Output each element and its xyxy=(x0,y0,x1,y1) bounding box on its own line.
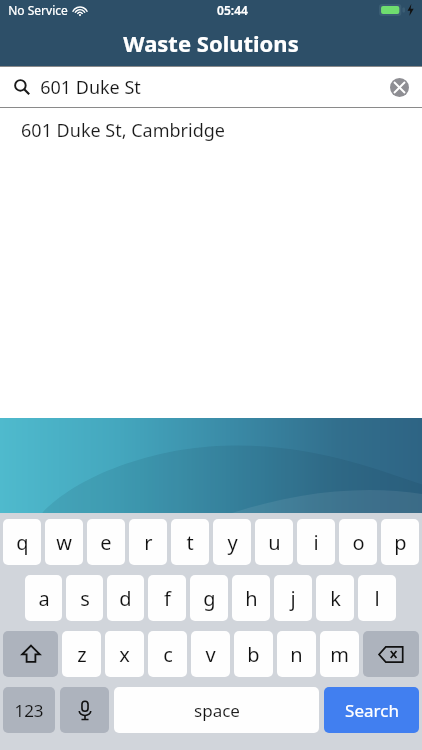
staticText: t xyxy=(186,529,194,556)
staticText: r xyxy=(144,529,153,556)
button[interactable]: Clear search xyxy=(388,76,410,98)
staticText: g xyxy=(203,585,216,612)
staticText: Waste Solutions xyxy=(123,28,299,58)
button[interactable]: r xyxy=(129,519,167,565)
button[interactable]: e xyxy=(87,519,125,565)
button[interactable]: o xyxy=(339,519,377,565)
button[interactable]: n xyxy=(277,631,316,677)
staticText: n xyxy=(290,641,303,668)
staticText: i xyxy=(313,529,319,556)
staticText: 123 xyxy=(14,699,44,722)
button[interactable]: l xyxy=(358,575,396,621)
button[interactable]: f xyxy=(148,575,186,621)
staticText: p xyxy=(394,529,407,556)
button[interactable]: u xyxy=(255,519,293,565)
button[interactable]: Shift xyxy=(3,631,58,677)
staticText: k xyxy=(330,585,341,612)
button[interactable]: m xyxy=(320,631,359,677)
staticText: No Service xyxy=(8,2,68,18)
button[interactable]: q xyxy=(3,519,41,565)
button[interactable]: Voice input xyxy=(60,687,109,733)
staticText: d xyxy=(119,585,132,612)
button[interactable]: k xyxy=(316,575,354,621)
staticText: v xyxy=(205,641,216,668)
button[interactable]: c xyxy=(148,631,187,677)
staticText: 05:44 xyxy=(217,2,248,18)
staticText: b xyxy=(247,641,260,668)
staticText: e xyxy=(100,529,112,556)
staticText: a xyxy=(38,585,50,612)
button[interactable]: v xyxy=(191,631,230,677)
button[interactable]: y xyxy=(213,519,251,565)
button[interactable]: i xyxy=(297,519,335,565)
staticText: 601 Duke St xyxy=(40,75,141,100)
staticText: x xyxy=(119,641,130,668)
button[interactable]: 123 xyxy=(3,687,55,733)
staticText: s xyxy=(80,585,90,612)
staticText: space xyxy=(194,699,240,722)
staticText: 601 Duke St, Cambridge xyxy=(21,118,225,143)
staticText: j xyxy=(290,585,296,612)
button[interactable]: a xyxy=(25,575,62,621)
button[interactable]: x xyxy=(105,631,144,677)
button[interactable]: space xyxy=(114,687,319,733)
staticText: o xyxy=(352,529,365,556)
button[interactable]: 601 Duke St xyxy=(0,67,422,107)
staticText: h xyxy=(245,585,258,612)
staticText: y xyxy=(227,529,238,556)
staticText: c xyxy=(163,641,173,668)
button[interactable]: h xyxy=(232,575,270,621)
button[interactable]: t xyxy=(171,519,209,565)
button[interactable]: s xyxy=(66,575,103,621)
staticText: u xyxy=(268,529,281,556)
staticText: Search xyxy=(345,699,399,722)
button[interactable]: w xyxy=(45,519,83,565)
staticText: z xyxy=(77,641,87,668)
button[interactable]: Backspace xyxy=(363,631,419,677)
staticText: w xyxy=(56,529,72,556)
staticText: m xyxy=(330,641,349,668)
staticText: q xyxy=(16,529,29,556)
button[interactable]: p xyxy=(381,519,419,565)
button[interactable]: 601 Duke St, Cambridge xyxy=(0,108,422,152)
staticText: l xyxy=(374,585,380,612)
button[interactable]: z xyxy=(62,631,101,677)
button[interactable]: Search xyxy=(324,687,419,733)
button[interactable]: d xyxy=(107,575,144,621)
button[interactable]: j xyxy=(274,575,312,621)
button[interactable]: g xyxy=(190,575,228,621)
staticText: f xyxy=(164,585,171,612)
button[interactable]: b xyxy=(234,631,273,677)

..........

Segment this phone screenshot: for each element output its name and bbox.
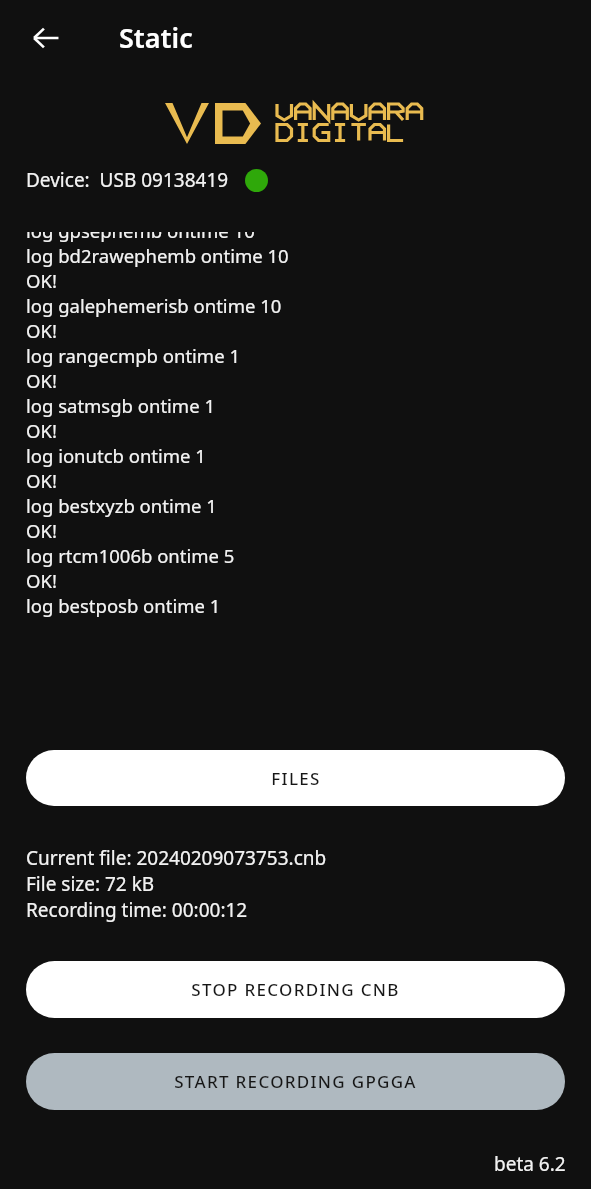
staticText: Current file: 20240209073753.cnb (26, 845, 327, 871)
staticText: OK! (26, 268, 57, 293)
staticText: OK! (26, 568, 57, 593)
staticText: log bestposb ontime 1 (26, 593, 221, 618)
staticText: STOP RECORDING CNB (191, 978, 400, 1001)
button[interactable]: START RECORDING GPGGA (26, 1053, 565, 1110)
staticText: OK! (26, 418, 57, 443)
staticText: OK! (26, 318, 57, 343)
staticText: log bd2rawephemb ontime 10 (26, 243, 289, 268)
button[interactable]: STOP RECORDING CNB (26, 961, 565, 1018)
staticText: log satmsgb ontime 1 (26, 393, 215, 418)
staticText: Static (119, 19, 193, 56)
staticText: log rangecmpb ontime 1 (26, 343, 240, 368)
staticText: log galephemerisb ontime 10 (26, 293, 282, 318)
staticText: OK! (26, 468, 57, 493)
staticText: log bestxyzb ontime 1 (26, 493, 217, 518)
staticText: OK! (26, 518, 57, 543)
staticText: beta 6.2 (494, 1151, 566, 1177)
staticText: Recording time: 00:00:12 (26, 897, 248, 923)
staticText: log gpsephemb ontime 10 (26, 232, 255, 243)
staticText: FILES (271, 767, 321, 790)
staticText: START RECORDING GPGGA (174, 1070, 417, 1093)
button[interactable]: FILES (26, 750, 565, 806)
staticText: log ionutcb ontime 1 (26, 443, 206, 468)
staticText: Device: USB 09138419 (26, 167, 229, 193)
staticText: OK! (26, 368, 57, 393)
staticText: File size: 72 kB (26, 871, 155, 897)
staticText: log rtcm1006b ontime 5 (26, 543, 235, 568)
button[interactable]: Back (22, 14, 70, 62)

..........

Read through the records above and copy the lines that contain "GPGGA".

### EXERCISE RESULT
button[interactable]: START RECORDING GPGGA (26, 1053, 565, 1110)
staticText: START RECORDING GPGGA (174, 1070, 417, 1093)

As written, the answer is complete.